I do have a badly written solution which does the job for your example.
But first, one thing which is surprising: in df you only have distances for similar words (no distance for apple to banana for example), this suggests you have already clustered/grouped your words somehow, and it may be easier to directly modify that previous code.
Most general solution
Anyway, let's load the data:
library(tidyverse)
df <- tibble(col1 = c("apple","apple","pple", "banana", "banana","bananna"),
col2 = c("pple","app","app", "bananna", "banan", "banan"),
distance = c(1,2,3,1,1,2),
counts_col1 = c(100,100,2,200,200,2),
counts_col2 = c(2,50,50,2,20,20))
My first step is to find the clusters. I decided to use hierarchical clustering, so I'll first convert df into a distance matrix. For that, I'll need to expand all the possible combinations of col1 and col2. Even worse, I also need to include the symmetric combinations (col2 to col1), so I duplicate the df and invert the column names. But all these additional combinations do not have a distance defined in df, so I'll just give them an arbitrary distance, here 1000. What matters is that this distance is much bigger than the actual distances found in the data.
hc <- df |>
bind_rows(df |>
rename(col2=col1,
counts_col2 = counts_col1,
col1=col2,
counts_col1 = counts_col2)) |>
select(col1, col2, distance) |>
complete(col1, col2) |>
replace_na(list(distance = 1000)) |>
pivot_wider(col1,
names_from = col2,
values_from = distance) |>
column_to_rownames("col1") |>
as.dist(upper = TRUE) |>
hclust()
plot(hc, xlab = "word")

With this tree, it's now trivial to cut the tree and attribute the words to clusters.
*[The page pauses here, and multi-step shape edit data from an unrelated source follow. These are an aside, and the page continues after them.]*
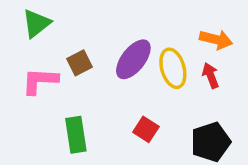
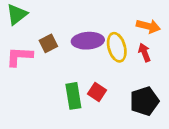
purple ellipse: (133, 59) -> (88, 41), turned 48
green rectangle: (76, 135) -> (73, 96), moved

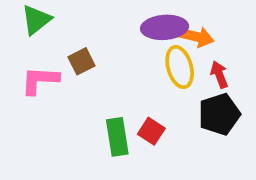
orange arrow: (148, 26) -> (197, 37), moved
purple ellipse: (88, 41) -> (165, 27), moved
black pentagon: (144, 101) -> (219, 114), moved

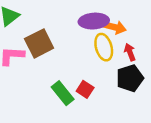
brown square: (81, 61) -> (39, 43), size x1.6
green rectangle: (117, 137) -> (63, 93), turned -30

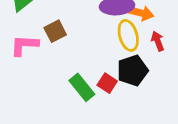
brown square: (39, 43) -> (55, 31), size x0.7
black pentagon: (130, 78) -> (132, 71), moved

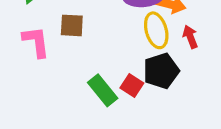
brown square: (55, 31) -> (72, 25), turned 30
pink L-shape: (24, 45) -> (36, 42), turned 80

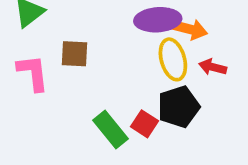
red arrow: (190, 37) -> (213, 67), turned -55

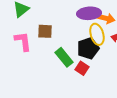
black pentagon: (179, 107) -> (88, 48), moved
green rectangle: (110, 130) -> (64, 57), moved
clusters <- cutree(hc, h = 10) |>
enframe(name = "word",
value = "cluster")
clusters
#> # A tibble: 6 x 2
#> word cluster
#> <chr> <int>
#> 1 app 1
#> 2 apple 1
#> 3 banan 2
#> 4 banana 2
#> 5 bananna 2
#> 6 pple 1
Now we will want to use the counts per word. Let's prepare a new data frame for that. Again, since some words are only in col1, others only in col2, I'll duplicate df, extract col1 and col2, then bind them back into a single data frame.
counts_per_word <- df |>
select(ends_with("2")) |>
set_names(c("word", "count")) |>
bind_rows(df |>
select(ends_with("1")) |>
set_names(c("word", "count"))) |>
distinct()
counts_per_word
#> # A tibble: 6 x 2
#> word count
#> <chr> <dbl>
#> 1 pple 2
#> 2 app 50
#> 3 bananna 2
#> 4 banan 20
#> 5 apple 100
#> 6 banana 200
Finally, we have all our processed data in easy-to-use formats, we can simply combine it.
counts_per_word |>
left_join(clusters,
by = "word") |>
group_by(cluster) |>
summarize(main_word = word[which.max(count)],
nb_words_in_cluster = n(),
all_words = list(word),
sum_counts = sum(count))
#> # A tibble: 2 x 5
#> cluster main_word nb_words_in_cluster all_words sum_counts
#> <int> <chr> <int> <list> <dbl>
#> 1 1 apple 3 <chr [3]> 152
#> 2 2 banana 3 <chr [3]> 222
Created on 2022-03-18 by the reprex package (v2.0.1)
If you want exactly the format in your question, you can easily use unnest().
With a network approach
Since you already have a data frame that only contains distances for words from the same cluster, it may be simpler to use a network approach. For example:
library(tidyverse)
library(igraph)
df <- tibble(col1 = c("apple","apple","pple", "banana", "banana","bananna"),
col2 = c("pple","app","app", "bananna", "banan", "banan"),
distance = c(1,2,3,1,1,2),
counts_col1 = c(100,100,2,200,200,2),
counts_col2 = c(2,50,50,2,20,20))
gr <- df |>
select(-starts_with("count")) |>
rename(weight = distance) |>
graph_from_data_frame()
plot(gr)

components(gr)$membership
#> apple pple banana bananna app banan
#> 1 1 2 2 1 2
Created on 2022-03-18 by the reprex package (v2.0.1)
That replaces hclust() in a nice way, but you still have to find the highest count per cluster. You can use the code from above with counts_per_word.
However, I can't think of a way to easily use the count information as you provided it.